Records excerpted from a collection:
========================================
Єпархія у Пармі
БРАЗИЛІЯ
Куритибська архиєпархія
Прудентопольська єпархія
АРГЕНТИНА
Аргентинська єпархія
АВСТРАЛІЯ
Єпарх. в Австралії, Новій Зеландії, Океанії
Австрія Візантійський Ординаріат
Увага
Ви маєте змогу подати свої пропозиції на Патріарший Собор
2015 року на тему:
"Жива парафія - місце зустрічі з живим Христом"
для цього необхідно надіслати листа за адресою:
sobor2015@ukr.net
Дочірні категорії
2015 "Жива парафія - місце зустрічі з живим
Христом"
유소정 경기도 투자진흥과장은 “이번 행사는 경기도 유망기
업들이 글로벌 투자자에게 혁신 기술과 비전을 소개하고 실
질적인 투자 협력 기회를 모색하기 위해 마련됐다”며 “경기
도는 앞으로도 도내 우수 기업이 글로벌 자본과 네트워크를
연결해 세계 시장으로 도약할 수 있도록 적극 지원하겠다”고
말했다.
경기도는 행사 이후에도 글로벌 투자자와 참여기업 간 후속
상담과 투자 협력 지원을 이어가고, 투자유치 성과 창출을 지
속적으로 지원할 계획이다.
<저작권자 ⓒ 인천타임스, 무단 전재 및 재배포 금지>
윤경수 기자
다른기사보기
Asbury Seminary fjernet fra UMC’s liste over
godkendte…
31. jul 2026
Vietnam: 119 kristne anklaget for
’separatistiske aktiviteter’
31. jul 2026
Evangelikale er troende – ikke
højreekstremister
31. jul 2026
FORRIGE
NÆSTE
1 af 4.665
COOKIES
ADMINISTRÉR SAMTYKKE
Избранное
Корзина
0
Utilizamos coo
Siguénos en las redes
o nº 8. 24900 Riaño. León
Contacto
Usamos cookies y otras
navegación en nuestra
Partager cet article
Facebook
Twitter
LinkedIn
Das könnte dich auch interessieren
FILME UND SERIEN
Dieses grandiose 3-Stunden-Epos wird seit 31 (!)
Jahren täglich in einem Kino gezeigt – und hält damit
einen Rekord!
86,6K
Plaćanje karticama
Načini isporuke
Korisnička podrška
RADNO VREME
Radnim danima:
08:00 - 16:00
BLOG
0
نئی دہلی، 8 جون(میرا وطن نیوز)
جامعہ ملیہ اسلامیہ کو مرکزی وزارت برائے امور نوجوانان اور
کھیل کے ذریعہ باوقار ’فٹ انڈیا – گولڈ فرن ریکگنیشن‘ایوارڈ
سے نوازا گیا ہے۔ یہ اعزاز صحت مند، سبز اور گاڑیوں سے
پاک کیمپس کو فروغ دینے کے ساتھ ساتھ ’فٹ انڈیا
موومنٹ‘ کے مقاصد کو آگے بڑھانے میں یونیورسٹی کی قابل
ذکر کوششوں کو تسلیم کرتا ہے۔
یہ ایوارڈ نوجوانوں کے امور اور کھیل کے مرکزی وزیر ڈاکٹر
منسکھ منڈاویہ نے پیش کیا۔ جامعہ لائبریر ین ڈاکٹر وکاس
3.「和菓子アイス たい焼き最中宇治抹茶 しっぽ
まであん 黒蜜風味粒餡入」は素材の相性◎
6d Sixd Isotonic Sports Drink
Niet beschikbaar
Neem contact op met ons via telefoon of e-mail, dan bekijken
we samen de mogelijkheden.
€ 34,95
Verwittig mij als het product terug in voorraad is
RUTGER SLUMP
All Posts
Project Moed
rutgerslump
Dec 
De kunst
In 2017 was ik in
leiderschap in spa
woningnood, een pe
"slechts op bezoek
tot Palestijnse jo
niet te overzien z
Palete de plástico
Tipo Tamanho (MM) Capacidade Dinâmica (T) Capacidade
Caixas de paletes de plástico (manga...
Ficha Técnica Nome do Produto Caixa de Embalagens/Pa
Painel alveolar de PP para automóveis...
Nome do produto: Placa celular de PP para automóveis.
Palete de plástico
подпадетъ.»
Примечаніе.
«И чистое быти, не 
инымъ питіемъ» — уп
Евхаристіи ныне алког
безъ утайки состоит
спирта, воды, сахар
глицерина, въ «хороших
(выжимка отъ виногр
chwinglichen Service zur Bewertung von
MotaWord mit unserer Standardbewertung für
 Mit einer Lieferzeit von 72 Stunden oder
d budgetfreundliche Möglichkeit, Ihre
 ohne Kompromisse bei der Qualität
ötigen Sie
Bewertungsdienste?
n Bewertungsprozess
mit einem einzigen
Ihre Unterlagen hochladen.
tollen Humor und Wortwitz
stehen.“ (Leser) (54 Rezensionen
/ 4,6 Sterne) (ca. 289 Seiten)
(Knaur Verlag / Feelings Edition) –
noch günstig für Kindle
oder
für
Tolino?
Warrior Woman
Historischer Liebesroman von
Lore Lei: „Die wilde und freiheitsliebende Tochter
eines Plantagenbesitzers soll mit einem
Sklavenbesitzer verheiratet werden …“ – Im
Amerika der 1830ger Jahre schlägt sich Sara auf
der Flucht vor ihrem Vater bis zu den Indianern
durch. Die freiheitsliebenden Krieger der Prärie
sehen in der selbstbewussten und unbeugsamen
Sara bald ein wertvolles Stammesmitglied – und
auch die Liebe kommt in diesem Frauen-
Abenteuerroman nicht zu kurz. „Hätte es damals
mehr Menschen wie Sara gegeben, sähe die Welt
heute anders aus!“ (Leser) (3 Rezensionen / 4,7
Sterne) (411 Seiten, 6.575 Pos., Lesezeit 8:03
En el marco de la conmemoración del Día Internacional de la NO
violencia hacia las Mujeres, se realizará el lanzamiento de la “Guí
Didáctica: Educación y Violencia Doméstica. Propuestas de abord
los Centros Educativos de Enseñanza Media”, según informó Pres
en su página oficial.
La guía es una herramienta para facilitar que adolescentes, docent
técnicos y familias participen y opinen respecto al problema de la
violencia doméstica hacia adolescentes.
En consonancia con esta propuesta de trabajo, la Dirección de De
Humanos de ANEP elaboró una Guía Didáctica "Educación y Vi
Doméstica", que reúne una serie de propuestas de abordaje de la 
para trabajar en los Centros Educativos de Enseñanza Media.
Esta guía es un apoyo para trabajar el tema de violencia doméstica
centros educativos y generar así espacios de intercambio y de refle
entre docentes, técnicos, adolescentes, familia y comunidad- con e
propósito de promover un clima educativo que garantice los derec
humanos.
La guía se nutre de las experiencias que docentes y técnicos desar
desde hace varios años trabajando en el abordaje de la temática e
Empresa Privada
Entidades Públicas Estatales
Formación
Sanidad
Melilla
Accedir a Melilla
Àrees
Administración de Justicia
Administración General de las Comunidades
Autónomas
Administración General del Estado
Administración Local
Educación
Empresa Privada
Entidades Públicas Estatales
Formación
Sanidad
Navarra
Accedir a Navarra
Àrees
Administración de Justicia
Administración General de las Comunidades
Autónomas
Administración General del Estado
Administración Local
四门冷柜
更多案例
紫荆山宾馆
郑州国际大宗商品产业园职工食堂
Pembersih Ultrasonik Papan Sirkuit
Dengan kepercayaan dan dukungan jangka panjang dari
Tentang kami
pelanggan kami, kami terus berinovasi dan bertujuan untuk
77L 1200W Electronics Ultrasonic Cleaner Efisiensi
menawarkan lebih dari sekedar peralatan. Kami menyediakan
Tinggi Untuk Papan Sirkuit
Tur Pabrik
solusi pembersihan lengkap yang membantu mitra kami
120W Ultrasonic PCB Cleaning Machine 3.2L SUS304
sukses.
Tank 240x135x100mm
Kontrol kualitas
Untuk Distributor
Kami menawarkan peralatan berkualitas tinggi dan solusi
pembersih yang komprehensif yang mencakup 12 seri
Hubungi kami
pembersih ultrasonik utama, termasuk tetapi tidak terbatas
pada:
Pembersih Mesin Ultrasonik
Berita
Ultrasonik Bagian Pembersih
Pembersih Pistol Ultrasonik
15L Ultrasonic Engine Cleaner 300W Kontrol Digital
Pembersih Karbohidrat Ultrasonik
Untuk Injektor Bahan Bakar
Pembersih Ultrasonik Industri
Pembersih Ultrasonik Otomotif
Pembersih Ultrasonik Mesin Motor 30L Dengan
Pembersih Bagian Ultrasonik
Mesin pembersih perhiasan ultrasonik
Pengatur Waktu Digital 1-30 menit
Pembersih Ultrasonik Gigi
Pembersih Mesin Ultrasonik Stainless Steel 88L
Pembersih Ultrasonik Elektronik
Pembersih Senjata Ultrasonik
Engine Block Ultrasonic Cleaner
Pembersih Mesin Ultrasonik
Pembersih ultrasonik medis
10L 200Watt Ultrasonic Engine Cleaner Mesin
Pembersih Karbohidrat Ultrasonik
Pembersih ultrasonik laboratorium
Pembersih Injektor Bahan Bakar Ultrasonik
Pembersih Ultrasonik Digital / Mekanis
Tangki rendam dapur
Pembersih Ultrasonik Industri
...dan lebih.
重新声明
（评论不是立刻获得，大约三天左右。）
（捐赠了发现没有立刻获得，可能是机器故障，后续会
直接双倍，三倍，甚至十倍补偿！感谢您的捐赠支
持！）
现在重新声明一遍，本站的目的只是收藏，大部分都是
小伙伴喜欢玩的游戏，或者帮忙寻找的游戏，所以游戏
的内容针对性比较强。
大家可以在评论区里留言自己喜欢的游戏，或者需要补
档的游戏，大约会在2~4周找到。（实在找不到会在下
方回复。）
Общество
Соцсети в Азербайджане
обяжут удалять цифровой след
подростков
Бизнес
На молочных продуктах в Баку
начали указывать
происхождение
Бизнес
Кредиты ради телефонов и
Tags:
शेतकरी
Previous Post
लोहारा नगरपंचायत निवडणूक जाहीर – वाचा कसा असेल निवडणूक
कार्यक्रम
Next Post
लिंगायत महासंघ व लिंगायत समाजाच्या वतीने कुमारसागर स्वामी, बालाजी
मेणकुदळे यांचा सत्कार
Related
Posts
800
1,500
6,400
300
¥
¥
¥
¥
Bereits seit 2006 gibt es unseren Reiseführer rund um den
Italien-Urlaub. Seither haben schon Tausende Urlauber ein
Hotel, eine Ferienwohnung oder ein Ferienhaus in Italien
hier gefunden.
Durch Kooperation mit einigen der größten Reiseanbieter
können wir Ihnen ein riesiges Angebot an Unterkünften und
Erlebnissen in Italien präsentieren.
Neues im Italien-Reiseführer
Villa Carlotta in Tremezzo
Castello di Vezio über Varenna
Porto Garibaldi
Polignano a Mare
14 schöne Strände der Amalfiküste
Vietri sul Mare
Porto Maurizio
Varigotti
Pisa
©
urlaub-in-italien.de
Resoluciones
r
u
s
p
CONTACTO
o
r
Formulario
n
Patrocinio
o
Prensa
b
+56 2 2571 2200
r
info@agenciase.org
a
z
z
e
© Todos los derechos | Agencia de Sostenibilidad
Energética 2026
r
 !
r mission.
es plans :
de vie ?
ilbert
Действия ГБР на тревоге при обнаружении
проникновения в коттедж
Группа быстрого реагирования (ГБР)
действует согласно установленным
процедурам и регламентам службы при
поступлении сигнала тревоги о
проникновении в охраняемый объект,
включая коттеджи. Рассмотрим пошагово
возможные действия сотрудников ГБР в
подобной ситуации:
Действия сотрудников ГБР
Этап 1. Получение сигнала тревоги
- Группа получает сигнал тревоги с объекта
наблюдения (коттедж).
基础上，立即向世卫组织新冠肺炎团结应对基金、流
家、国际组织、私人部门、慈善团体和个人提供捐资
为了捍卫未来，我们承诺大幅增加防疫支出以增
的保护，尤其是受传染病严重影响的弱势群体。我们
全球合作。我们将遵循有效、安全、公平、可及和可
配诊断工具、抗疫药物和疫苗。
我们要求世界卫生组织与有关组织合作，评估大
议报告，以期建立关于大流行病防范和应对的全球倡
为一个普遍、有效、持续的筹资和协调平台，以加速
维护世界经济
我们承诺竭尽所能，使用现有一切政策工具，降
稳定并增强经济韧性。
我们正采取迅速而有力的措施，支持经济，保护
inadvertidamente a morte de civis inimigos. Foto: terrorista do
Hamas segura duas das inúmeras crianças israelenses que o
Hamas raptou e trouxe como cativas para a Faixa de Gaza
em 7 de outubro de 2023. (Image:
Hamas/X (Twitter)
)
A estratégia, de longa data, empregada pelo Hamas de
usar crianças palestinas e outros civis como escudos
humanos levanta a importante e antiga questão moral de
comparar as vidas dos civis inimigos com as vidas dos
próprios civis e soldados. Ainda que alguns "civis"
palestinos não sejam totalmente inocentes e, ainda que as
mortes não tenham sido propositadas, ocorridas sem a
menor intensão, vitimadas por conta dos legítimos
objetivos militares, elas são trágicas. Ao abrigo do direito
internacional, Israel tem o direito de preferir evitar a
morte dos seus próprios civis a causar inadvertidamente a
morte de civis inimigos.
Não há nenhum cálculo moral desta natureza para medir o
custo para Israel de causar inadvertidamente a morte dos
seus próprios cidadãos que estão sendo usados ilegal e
========================================
EXERCISE INSTRUCTIONS:
Every line above that holds the string "Reiseführer" should be returned.

ANSWER SECTION:
Bereits seit 2006 gibt es unseren Reiseführer rund um den
Neues im Italien-Reiseführer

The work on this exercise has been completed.